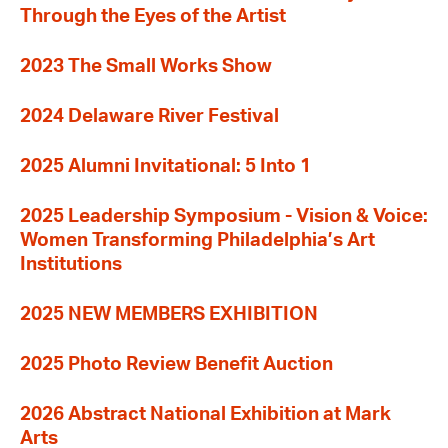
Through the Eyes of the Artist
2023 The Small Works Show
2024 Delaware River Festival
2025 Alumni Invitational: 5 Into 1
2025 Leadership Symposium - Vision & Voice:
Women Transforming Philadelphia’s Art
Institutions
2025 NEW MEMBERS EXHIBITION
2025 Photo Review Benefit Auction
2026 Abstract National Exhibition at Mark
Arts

...

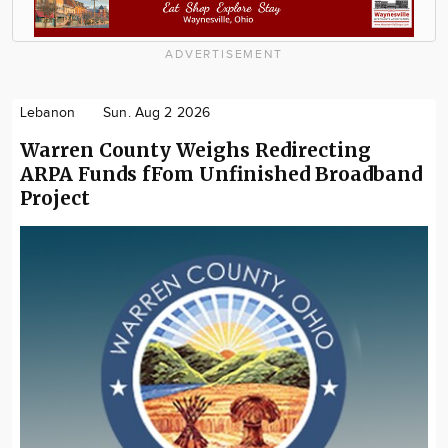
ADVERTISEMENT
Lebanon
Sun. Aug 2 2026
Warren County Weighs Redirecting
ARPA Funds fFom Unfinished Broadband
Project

*Instructions for the task*: I'd like the lines above from the one with "Through the Eyes of the Artist" up to and including the one with "2025 NEW MEMBERS EXHIBITION" copied exactly, with no other lines.

*Solution to this exercise*:
Through the Eyes of the Artist
2023 The Small Works Show
2024 Delaware River Festival
2025 Alumni Invitational: 5 Into 1
2025 Leadership Symposium - Vision & Voice:
Women Transforming Philadelphia’s Art
Institutions
2025 NEW MEMBERS EXHIBITION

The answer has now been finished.